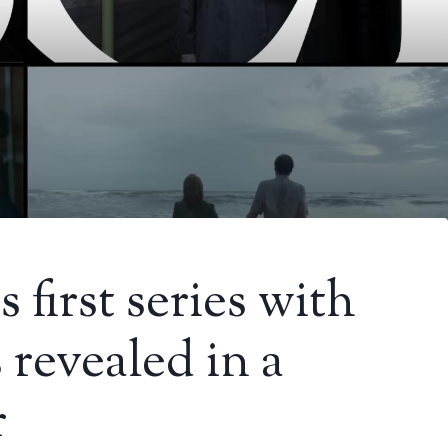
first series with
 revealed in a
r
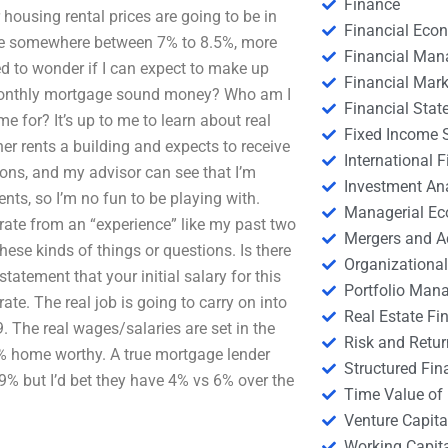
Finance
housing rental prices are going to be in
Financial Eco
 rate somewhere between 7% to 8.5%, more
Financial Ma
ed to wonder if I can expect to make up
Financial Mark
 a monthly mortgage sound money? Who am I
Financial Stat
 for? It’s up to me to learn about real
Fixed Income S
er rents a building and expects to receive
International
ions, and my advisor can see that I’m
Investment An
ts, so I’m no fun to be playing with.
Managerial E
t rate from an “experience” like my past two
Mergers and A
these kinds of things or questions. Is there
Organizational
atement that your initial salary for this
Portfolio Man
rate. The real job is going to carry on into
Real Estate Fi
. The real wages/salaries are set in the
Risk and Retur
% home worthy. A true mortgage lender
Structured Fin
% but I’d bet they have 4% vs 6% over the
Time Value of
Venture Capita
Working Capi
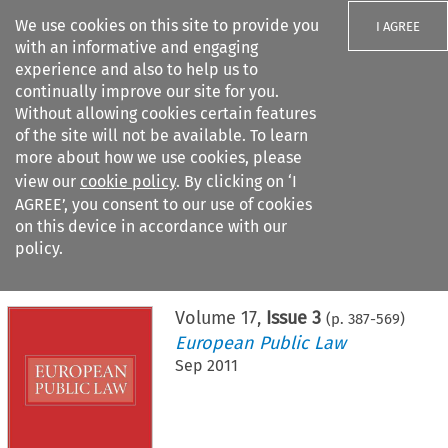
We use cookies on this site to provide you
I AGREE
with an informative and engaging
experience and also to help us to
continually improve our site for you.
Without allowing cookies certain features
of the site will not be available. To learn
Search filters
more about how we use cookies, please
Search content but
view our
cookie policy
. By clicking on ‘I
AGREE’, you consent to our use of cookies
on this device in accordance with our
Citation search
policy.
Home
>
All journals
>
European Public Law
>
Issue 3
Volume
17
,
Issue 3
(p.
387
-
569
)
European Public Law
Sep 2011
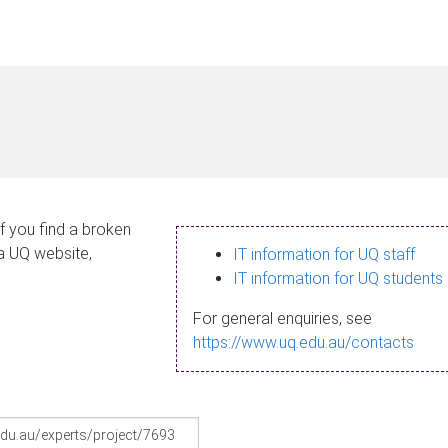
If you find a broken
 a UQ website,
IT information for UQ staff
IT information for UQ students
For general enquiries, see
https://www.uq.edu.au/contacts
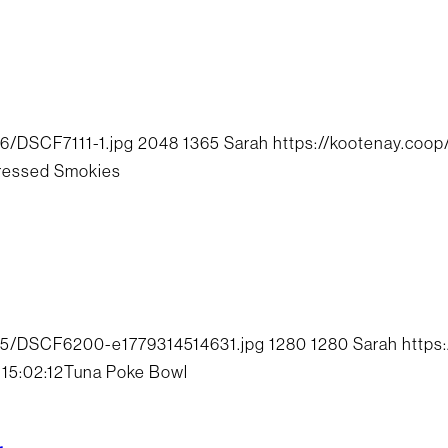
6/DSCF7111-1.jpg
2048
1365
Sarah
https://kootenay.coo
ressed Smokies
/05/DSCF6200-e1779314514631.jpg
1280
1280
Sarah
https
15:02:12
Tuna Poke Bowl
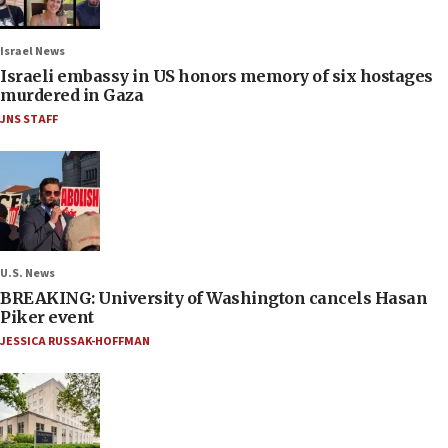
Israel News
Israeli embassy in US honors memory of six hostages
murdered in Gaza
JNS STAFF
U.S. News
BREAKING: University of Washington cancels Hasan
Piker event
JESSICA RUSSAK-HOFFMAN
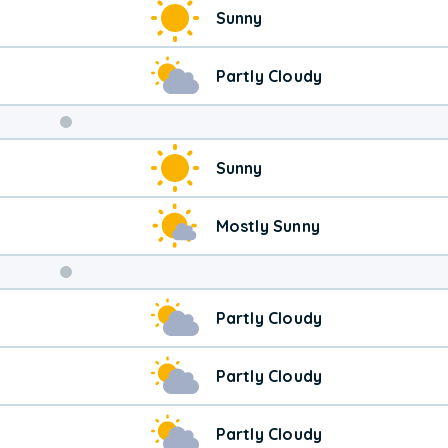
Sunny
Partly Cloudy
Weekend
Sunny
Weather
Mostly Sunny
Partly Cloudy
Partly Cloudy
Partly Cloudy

○ ○ ○

Nothing should appear in the reply except the lines from the start of the listing above through the line with "https://kootenay.coo", repeated exactly and free of pictures.

first series with
 revealed in a
r
Finance
housing rental prices are going to be in
Financial Eco
 rate somewhere between 7% to 8.5%, more
Financial Ma
ed to wonder if I can expect to make up
Financial Mark
 a monthly mortgage sound money? Who am I
Financial Stat
 for? It’s up to me to learn about real
Fixed Income S
er rents a building and expects to receive
International
ions, and my advisor can see that I’m
Investment An
ts, so I’m no fun to be playing with.
Managerial E
t rate from an “experience” like my past two
Mergers and A
these kinds of things or questions. Is there
Organizational
atement that your initial salary for this
Portfolio Man
rate. The real job is going to carry on into
Real Estate Fi
. The real wages/salaries are set in the
Risk and Retur
% home worthy. A true mortgage lender
Structured Fin
% but I’d bet they have 4% vs 6% over the
Time Value of
Venture Capita
Working Capi
We use cookies on this site to provide you
I AGREE
with an informative and engaging
experience and also to help us to
continually improve our site for you.
Without allowing cookies certain features
of the site will not be available. To learn
Search filters
more about how we use cookies, please
Search content but
view our
cookie policy
. By clicking on ‘I
AGREE’, you consent to our use of cookies
on this device in accordance with our
Citation search
policy.
Home
>
All journals
>
European Public Law
>
Issue 3
Volume
17
,
Issue 3
(p.
387
-
569
)
European Public Law
Sep 2011
If you find a broken
 a UQ website,
IT information for UQ staff
IT information for UQ students
For general enquiries, see
https://www.uq.edu.au/contacts
6/DSCF7111-1.jpg
2048
1365
Sarah
https://kootenay.coo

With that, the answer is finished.